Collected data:
*** Block opens ***
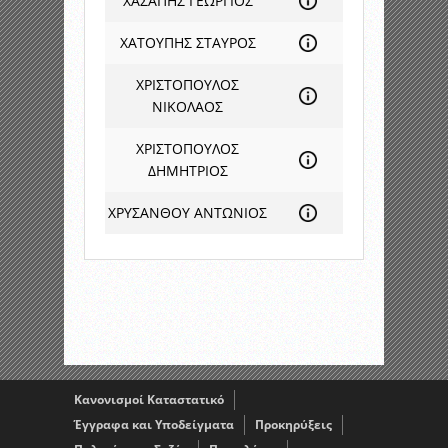
ΧΑΣΑΠΗΣ ΓΕΩΡΓΙΟΣ
ΧΑΤΟΥΠΗΣ ΣΤΑΥΡΟΣ
ΧΡΙΣΤΟΠΟΥΛΟΣ
ΝΙΚΟΛΑΟΣ
ΧΡΙΣΤΟΠΟΥΛΟΣ
ΔΗΜΗΤΡΙΟΣ
ΧΡΥΣΑΝΘΟΥ ΑΝΤΩΝΙΟΣ
Κανονισμοί Καταστατικό
Έγγραφα και Υποδείγματα
Προκηρύξεις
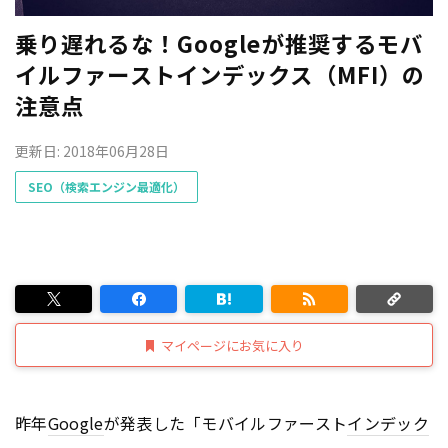
乗り遅れるな！Googleが推奨するモバ
イルファーストインデックス（MFI）の
注意点
更新日: 2018年06月28日
SEO（検索エンジン最適化）
マイページにお気に入り
昨年
Google
が発表した「モバイルファースト
インデック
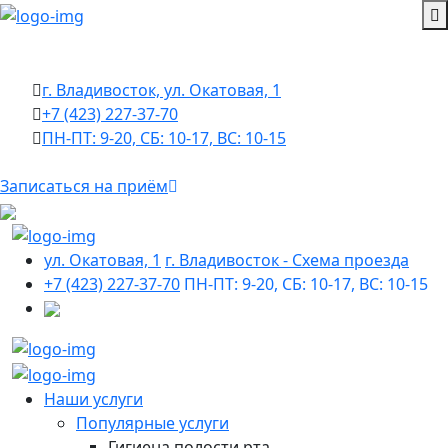
г. Владивосток, ул. Окатовая, 1
+7 (423) 227-37-70
ПН-ПТ: 9-20, СБ: 10-17, ВС: 10-15
Записаться на приём
ул. Окатовая, 1
г. Владивосток - Cхема проезда
+7 (423) 227-37-70
ПН-ПТ: 9-20, СБ: 10-17, ВС: 10-15
Наши услуги
Популярные услуги
Гигиена полости рта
*** Block closes ***
■ **EXERCISE DETAILS**
If an entry contains a picture, leave it out and repeat the rest exactly.

■ **RESULT**
ΧΑΣΑΠΗΣ ΓΕΩΡΓΙΟΣ
ΧΑΤΟΥΠΗΣ ΣΤΑΥΡΟΣ
ΧΡΙΣΤΟΠΟΥΛΟΣ
ΝΙΚΟΛΑΟΣ
ΧΡΙΣΤΟΠΟΥΛΟΣ
ΔΗΜΗΤΡΙΟΣ
ΧΡΥΣΑΝΘΟΥ ΑΝΤΩΝΙΟΣ
Κανονισμοί Καταστατικό
Έγγραφα και Υποδείγματα
Προκηρύξεις
乗り遅れるな！Googleが推奨するモバ
イルファーストインデックス（MFI）の
注意点
更新日: 2018年06月28日
SEO（検索エンジン最適化）
マイページにお気に入り
昨年
Google
が発表した「モバイルファースト
インデック
г. Владивосток, ул. Окатовая, 1
+7 (423) 227-37-70
ПН-ПТ: 9-20, СБ: 10-17, ВС: 10-15
Записаться на приём
ул. Окатовая, 1
г. Владивосток - Cхема проезда
+7 (423) 227-37-70
ПН-ПТ: 9-20, СБ: 10-17, ВС: 10-15
Наши услуги
Популярные услуги
Гигиена полости рта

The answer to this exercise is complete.